Припомнилось отчего-то как мамаша, накануне Троицына дня, истово помолясь Богородице, уходила до свету в степь. Верталась с охапками душистого, мокрого от росы чабреца и разносила его по комнатам, тихонько шепча «Отче наш… Иже еси… на небеси…».
В ответ на Гришкины усмешки ворчала сердито:
-Все то вы, молодняк, не знаете и не понимаете… А придеть ваш час, и узнаете, и поймете… Во имя отца и сына… Святаго Духа…

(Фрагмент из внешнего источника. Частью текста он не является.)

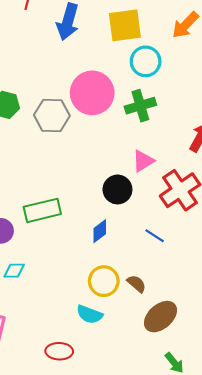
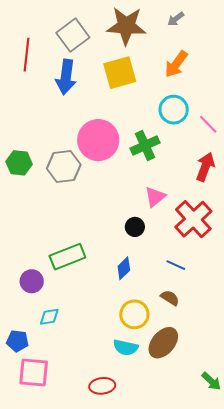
cyan circle: (146, 61) -> (174, 110), moved
black circle: (117, 189) -> (135, 227), size x0.7
brown semicircle: (137, 284) -> (170, 298), moved
brown ellipse: (160, 317) -> (163, 343), moved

Сел на склоне балки, обхватив мокрые дрожащие колени, склонил тяжелеющую голову. Под треск цикад снова ушел в себя. Поплыло от чего-то перед глазами теплое детство, ленивая от жары речка, черные от загара пацаны и он, Гришка, таскающий со дна реки, из теплых, живых нор шершавых, зеленых молодых раков… Пальцы ноги проваливаются вниз, в глинистое тепло рачьей норки с твердыми краями, Гришка ныряет, рукой протискивается в узкую нору, выныривая, под визг девчонок на берегу, с размахом швыряет громадного, покрытого лишаями рака на берег… А-а-а-а… Э-э-эх! И вдруг, как из уже другой жизни, медленно выплыло перед ним темное, синюшное, ободранное от побоев лицо комполка Гаврилова, подернулось лепкой, иконной желтизной, скривилось болевой судорогой:
-Ты што… Убег, Гриша?..
И громовым разрывом ударил в виски и низкие потолки подвала выстрел нагана. Со звоном отлетела в угол гильза.

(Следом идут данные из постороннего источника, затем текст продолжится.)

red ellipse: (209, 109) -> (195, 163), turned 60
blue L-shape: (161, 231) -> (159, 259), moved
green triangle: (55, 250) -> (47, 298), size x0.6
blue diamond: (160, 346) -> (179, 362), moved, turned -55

И ласковые слова пожилого усатого казака:
-Што, солдатик?.. Уработал свово… комис-сарика?
Гром вдруг всполохнул степь и раскатился, аукаясь, по притихшим балкам и поймам ручьев.
Упал, задыхаясь, на спину, раскинул широко руки, ладонями греб, рвал и рвал молодую степную траву. Луна, тихо продираясь сквозь косматые черные тучи, все так же невозмутимо катилась и катилась по ночному небу.